For the past 3 nights, my mom has been receiving nightly visitations from an owl, which on each occasion landed on the rail of her deck. The first two nights there was a cry and a silent visitation while on the previous night my mom had interacted with the owl for several minutes, as they mirrored each other’s head movements, and the owl emitted its haunting cry. What did this mean? It seemed worth further investigation.


Therefore, last night after dinner, we went out and sat on the deck about 8:30. It was dusk and the colors were fading into darkness as we looked out over the valley. We talked and waited and listened as the darkness deepened. After awhile I could barely hear, at the edge of my ability, a long, low cry in the distance, sometimes punctuated by a chattering sound. Since I was a small boy, I’ve loved strange noises (which might have something to do with why my musical tastes are so broad); so I tried imitating the cry with a breathy sort of whistle. After ten or fifteen minutes of this, we noticed that the cries were getting louder, and as they got closer, it began to sound like more than one.

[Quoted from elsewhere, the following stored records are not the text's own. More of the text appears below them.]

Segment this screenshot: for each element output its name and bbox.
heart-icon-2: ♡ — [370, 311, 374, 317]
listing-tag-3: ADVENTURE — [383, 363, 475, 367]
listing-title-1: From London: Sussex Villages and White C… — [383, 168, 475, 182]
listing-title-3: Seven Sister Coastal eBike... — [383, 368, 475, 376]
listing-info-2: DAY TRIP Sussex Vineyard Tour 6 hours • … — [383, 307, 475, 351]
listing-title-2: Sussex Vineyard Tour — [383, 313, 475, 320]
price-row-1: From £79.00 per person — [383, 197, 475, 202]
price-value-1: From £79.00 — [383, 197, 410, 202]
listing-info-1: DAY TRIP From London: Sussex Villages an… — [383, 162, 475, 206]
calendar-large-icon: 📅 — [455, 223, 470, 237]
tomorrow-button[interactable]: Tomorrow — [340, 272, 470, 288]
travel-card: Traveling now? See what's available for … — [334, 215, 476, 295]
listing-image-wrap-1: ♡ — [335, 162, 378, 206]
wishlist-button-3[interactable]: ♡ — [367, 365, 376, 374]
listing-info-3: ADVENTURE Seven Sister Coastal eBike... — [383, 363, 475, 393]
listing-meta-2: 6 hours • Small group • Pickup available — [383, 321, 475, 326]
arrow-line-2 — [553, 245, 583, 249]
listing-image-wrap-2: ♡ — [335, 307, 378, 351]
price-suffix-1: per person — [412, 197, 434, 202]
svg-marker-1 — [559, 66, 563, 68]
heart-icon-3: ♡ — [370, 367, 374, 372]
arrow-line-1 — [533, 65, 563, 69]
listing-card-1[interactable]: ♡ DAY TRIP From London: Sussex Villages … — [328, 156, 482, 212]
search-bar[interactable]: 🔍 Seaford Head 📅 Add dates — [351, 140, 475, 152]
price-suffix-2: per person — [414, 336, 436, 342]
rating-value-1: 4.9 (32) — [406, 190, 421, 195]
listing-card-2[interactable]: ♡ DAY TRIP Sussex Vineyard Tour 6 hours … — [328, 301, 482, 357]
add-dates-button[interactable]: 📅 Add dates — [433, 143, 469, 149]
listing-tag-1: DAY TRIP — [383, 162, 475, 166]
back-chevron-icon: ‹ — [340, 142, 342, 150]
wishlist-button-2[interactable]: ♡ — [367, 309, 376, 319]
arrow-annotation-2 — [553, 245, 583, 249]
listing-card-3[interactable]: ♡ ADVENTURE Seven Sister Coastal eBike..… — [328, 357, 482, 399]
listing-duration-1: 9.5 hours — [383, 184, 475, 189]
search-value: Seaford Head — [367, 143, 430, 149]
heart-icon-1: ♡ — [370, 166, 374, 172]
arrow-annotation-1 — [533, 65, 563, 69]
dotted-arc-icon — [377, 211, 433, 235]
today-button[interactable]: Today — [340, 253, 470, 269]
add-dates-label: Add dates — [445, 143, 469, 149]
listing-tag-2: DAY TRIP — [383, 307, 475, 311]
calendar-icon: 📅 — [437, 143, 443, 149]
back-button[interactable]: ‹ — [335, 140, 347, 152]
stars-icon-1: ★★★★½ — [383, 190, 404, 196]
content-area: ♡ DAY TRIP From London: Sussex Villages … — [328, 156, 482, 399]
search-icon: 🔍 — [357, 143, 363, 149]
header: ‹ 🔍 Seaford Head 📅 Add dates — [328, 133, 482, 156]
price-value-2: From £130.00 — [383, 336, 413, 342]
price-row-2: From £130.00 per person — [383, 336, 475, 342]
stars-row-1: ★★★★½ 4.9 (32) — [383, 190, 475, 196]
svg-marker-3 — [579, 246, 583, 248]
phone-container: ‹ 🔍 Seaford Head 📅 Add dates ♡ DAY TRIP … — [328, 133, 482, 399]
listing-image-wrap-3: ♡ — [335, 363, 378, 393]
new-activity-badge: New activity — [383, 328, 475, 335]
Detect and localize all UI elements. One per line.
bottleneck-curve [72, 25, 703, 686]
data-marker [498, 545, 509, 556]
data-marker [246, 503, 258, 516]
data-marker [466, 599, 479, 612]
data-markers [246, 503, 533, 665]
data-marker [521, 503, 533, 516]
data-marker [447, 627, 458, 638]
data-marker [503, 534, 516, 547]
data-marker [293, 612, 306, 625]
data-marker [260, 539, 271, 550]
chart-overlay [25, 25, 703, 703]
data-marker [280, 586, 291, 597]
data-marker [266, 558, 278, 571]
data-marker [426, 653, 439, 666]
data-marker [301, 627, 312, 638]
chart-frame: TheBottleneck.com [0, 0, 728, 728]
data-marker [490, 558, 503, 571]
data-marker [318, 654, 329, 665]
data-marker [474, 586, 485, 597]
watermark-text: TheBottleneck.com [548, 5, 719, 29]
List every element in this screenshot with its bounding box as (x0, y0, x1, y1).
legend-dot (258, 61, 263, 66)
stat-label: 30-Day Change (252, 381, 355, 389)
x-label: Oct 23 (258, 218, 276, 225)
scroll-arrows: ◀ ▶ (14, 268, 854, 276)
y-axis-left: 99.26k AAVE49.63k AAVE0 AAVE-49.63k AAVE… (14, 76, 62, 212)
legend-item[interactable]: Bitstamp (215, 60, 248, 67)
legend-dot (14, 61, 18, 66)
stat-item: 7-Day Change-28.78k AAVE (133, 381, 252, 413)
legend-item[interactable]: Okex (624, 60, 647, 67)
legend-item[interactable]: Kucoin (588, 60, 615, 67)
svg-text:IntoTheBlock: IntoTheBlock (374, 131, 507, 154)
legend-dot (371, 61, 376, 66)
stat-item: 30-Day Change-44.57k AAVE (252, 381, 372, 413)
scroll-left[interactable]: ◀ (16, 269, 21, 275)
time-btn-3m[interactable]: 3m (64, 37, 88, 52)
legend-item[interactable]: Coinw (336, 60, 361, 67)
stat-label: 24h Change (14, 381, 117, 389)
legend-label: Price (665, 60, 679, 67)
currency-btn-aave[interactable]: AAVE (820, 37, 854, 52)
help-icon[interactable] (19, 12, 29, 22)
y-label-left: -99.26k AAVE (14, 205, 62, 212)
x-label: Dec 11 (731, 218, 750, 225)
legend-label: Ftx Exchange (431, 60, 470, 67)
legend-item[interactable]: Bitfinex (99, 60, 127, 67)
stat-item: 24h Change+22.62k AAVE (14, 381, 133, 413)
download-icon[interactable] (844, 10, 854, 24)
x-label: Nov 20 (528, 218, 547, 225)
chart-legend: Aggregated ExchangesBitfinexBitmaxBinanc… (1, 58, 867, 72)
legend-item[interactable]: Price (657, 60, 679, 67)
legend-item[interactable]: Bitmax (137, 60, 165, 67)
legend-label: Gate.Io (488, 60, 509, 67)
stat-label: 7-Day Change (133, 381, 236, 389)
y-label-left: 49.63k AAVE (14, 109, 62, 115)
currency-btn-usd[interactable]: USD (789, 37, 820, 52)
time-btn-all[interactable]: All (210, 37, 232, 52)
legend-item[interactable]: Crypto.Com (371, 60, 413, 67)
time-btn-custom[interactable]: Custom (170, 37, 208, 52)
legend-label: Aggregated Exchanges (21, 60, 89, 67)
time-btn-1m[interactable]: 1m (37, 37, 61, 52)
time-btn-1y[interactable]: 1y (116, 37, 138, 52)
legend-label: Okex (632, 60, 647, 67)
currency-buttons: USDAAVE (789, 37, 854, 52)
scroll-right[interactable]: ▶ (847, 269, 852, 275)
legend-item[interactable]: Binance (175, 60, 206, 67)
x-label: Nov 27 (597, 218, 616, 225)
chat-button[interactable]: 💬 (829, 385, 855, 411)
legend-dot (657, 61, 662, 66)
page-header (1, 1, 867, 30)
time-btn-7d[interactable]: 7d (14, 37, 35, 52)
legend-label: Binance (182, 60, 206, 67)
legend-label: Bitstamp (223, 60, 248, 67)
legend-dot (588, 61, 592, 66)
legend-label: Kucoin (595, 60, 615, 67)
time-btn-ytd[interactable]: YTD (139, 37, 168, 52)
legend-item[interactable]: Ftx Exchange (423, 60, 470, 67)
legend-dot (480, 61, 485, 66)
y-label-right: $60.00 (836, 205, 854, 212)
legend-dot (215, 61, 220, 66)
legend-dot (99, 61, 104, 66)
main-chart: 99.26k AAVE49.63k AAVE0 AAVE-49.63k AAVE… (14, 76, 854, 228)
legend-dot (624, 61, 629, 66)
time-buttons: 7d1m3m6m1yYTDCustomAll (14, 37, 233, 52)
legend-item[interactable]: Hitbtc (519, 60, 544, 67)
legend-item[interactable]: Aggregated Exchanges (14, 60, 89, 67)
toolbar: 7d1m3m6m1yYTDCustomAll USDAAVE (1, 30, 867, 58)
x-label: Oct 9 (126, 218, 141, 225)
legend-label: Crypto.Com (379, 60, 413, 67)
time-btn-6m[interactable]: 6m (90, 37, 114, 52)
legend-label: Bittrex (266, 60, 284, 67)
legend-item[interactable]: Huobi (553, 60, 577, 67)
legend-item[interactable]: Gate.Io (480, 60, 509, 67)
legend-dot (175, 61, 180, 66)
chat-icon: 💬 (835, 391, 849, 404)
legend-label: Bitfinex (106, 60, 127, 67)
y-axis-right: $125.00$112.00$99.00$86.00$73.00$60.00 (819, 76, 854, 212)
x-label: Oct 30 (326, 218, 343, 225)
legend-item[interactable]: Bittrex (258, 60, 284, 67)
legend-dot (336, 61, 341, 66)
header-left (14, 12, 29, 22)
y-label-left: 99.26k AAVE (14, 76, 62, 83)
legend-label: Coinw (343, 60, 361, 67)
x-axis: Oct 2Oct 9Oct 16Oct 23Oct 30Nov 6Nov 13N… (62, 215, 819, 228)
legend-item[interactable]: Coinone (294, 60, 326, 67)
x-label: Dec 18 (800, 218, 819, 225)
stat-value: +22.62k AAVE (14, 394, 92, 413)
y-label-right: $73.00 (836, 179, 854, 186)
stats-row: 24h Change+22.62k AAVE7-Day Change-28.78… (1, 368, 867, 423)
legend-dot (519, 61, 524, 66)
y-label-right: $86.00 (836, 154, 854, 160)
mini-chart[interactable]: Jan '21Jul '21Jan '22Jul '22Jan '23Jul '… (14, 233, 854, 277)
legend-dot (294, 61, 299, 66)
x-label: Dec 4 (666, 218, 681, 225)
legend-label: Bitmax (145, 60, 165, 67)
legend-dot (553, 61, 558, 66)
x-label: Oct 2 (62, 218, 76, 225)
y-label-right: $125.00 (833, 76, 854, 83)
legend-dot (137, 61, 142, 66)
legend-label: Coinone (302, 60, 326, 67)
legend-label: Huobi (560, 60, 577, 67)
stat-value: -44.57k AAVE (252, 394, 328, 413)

Then suddenly there were cries from the top of the tall tree just below my mom’s house, then from the next tree to the left of it, opposite the deck where we were sitting. There were soft flutterings and a couple of times I saw a shadowy form flitting from one tree to the next. Finally, a third set of cries emanated from the tree above the house. The three owls continued to cry back and forth to each other, and I joined in. Entranced, I’d been sitting on the chaise lounge, out under the stars in order to see better, but I was now struck by a powerful sense of uncanniness, and began to feel terribly exposed sitting out in the open. I felt as though at any moment these three mysterious beings might descend on me, and I was filled with a mixture of exhilaration and terror. I got up and moved under the shelter of table’s umbrella.


My mom and I now really wanted to know who our mysterious visitors were, that is, what kind of owls they might be. I went inside and got my new iPad and brought back it out again. I found www.owling.com and began looking up likely species and listening to their calls. After trying about 20 or these, we finally came to the California Spotted Owl, whose recorded cry closely matched what we’d been listening to. The annotation to the matching cry characterized it an “agitated contact call" which “may be associated with territorial disputes”; it noted that this type of cry is mainly used by females. At some point during the process of trying to explain what we were experiencing, the object of our interest got bored and moved away back down the hill toward the creek. As often happens in life, reflection had replaced direct experience.


Because the two outlined shapes we had glimpsed looked smaller than what my mom had seen the previous nights, she concluded that we had been visited by a mother owl and her two young owlets, whom she was instructing while at the same time checking out the humans who live in their valley. This narrative seems as good as any other, and my mom vowed to continue her Owl Vigil in order to see what might come next.